If you don't have anything setup, gulp is a great compiler tool and is based on node modules. There is a guide to setting it up here.

Using SASS Compilation with Foundation

So the problem with foundation is that the documents about building sass are a little poor, especially when you are completely new to the framework. The video doesn't really cover Foundation's use of sass, just sass in general and the documents start talking about a "Foundation project", whatever that is. Most of us will be building it into another project. This is how...

Firstly, you have a number of ways of downloading Foundation, as the installation page describes at zurb. Since gulp is based on node, the NPM package is a good starting point but it doesn't really matter since all of the package managers will give you the same code.

Create yourself a directory that will contain your build script (and node modules) or if you are already using node, you could instead create a gulpfile.js in your root directory (or extend one that is already there) and npm install gulp and gulp-sass.

You will need a project specific _settings file. Do not simply link to the one in the package since that should be allowed to update when the package updates without breaking your own code, although you should copy the one from the package as the basis for your own settings. You need to consider how to manage updates and ensure that you have not accidentally broken your own code generally. You will also need your own "app.scss" or whatever you want to call it.
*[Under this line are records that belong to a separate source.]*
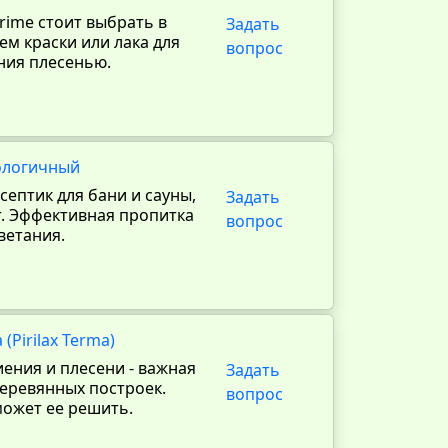
rime стоит выбрать в
Задать
м краски или лака для
вопрос
ния плесенью.
кологичный
ептик для бани и сауны,
Задать
т. Эффективная пропитка
вопрос
ветания.
Pirilax Terma)
иения и плесени - важная
Задать
деревянных построек.
вопрос
может ее решить.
These are not needed directly by the web site so you should put them both into a separate folder somewhere, perhaps called sass (obviously you can move them later if you don't like the choice now).

|- app/
    |- controllers/
    |- node_modules/
    |- sass/
        |- _settings.scss
        |- app.scss
    |- web/
        |- css/
    |- gulpfile.js
    |- package.json

Once you have this basic setup, you will need to edit the _settings.scss and change the import of util, which points to its package relative location by default and change this to use the full path to the package util directory (relative to the scss file you are compiling) e.g. 


@import 'util/util';


@import '../node_modules/foundation-sites/scss/util/util';

Since Foundation doesn't include settings by default (to allow you to do it) you then need to populate
your own app.scss to include both the settings FIRST and then the foundation file. Something like this:

@import 'settings';
@import '../node_modules/foundation-sites/scss/foundation';

But the important thing to realise is that by default, you will not get any css! This is deliberate. Since each component in Foundation defines mixins as well as content and you might want access to mixins without having to generate all the content. The import part gives you access to everything but you will only get CSS for what you INCLUDE into your scss file AFTER your @import declarations. You can get the full list of items to include from the sass docs page. You might not know what they all are right now but it's up to you how much you include now and how much to try and bring in other stuff later.
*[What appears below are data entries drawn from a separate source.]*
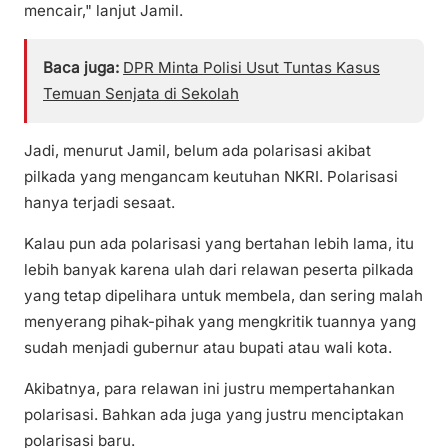
mencair," lanjut Jamil.
Baca juga:
DPR Minta Polisi Usut Tuntas Kasus
Temuan Senjata di Sekolah
Jadi, menurut Jamil, belum ada polarisasi akibat
pilkada yang mengancam keutuhan NKRI. Polarisasi
hanya terjadi sesaat.
Kalau pun ada polarisasi yang bertahan lebih lama, itu
lebih banyak karena ulah dari relawan peserta pilkada
yang tetap dipelihara untuk membela, dan sering malah
menyerang pihak-pihak yang mengkritik tuannya yang
sudah menjadi gubernur atau bupati atau wali kota.
Akibatnya, para relawan ini justru mempertahankan
polarisasi. Bahkan ada juga yang justru menciptakan
polarisasi baru.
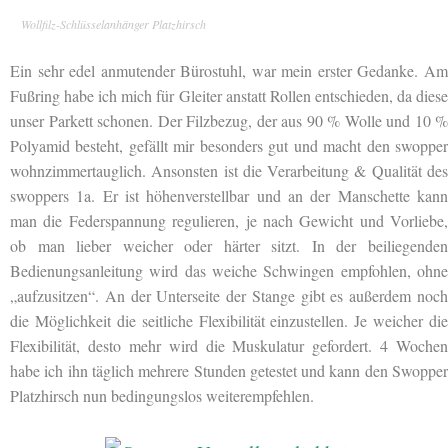
Wollfilz-Schlüsselanhänger Platzhirsch
Ein sehr edel anmutender Bürostuhl, war mein erster Gedanke. Am
Fußring habe ich mich für Gleiter anstatt Rollen entschieden, da diese
unser Parkett schonen. Der Filzbezug, der aus 90 % Wolle und 10 %
Polyamid besteht, gefällt mir besonders gut und macht den swopper
wohnzimmertauglich. Ansonsten ist die Verarbeitung & Qualität des
swoppers 1a. Er ist höhenverstellbar und an der Manschette kann
man die Federspannung regulieren, je nach Gewicht und Vorliebe,
ob man lieber weicher oder härter sitzt. In der beiliegenden
Bedienungsanleitung wird das weiche Schwingen empfohlen, ohne
„aufzusitzen“. An der Unterseite der Stange gibt es außerdem noch
die Möglichkeit die seitliche Flexibilität einzustellen. Je weicher die
Flexibilität, desto mehr wird die Muskulatur gefordert. 4 Wochen
habe ich ihn täglich mehrere Stunden getestet und kann den Swopper
Platzhirsch nun bedingungslos weiterempfehlen.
Obviously your sass compiler in gulp (or whatever) can put the output CSS wherever it wants, I put mine directly into the web/css directory for use by the site. You can also set various sass options like compression to minify it for production. It is up to you whether you want to use the watch function to automatically rebuild the CSS any time you change your settings or app.scss and also whether you want to use browserlink, which allows the browser to be reloaded automatically after changes, something that cab be useful for rapid testing of CSS changes.

Configuring the grids

Although you won't necessarily need to change colours and stuff right now, you should consider which parts of the grid to include and what to set flexbox to. Flexbox is a nice new feature in HTML but it is not supported in really old browsers. Depending on whether you care, you should leave it enabled or disable it with the $global-flexbox variable in _settings. You can also disable $xy-grid, which is the preferred new grid, if you do not want to support flexbox by default and need to rely on the legacy Float Grid.